Day 2 marked the official start to AU2008 with the traditional keynote presentation. Needless to say, there was a lot less fanfare than last year. Gone was the mega circular screen, which was featured in a video recording as part of the presentation, and you could tell there were less attendees from last year. Perhaps signs of the economic downturn? One thing is for sure though: the revolution in our workflows which has picked up incredible speed and grabbed headlines all over the place over the last few years, is here to stay. I guess now is the time to painstakingly implement all this vision and dreams about moving data seamlessly between applications, consolidating existing tools and interfaces into more efficient ones. Innovation will be seen in a more toned-down fashion as work is done to solve all these issues and the marketing department is involved less in painting our future and moves on to other ventures. We get it, we're on board, now let's get it done!

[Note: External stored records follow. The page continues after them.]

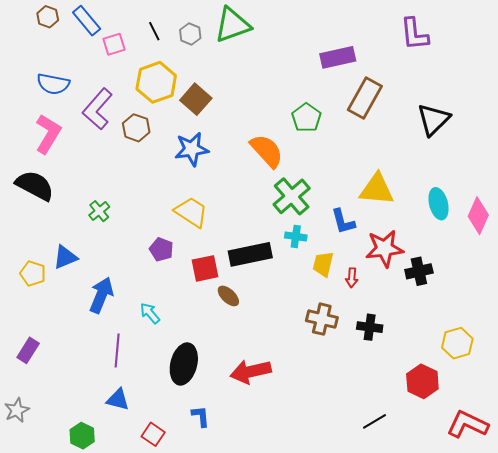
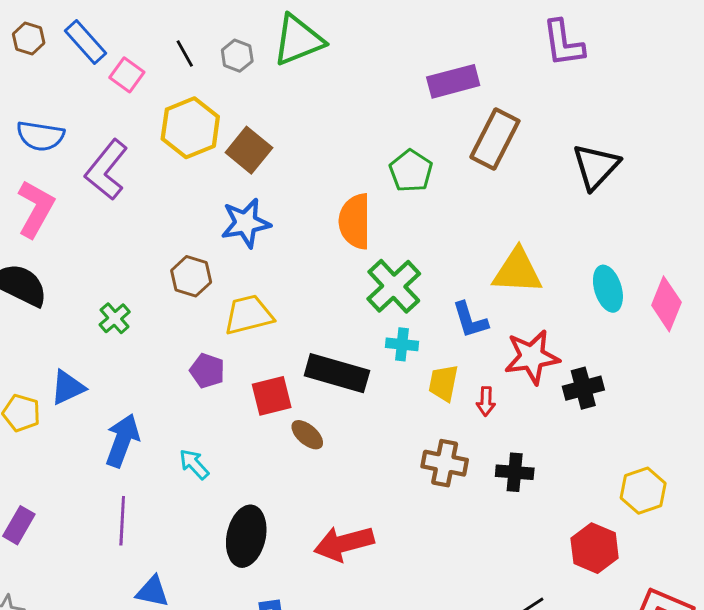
pink square: (114, 44) -> (127, 75), turned -35
brown hexagon: (136, 128) -> (191, 276), moved
orange semicircle: (267, 151) -> (355, 221), turned -135
yellow trapezoid: (191, 212) -> (249, 315), turned -45
black rectangle: (250, 254) -> (337, 373), turned 30
purple line: (117, 350) -> (122, 521), moved

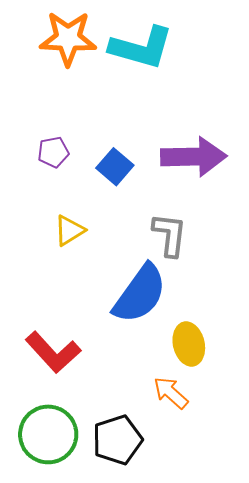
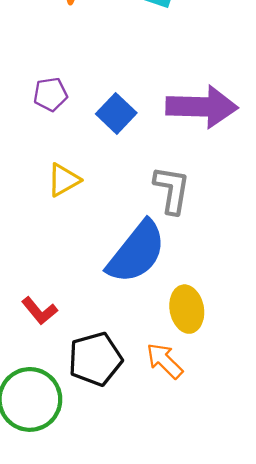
red L-shape: (53, 352) -> (39, 311), size x0.6
black pentagon: (117, 440) -> (95, 359), moved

I had a very interesting discussion with Jeff Hanson of Autodesk in the AEC Lounge regarding documentation, Revit in particular. The online Help that comes with Revit has been steadily getting better recently and we have also seen an increase in other forms of documentation such as subscription White Papers that are useful to BIM Managers and users, together with a slew of tutorials and guides, such as the very detailed Families Guide. I have no doubt that this trend will continue and that's great news to all. It is incredibly difficult to create such documentation due to "localization", where each piece of documentation that is released has to be translated and made relevant in other languages (I believe around 39 languages). I'm sure you can appreciate that it's not cheap or easy to achieve that task and we'll obviously continue to expect and push for more.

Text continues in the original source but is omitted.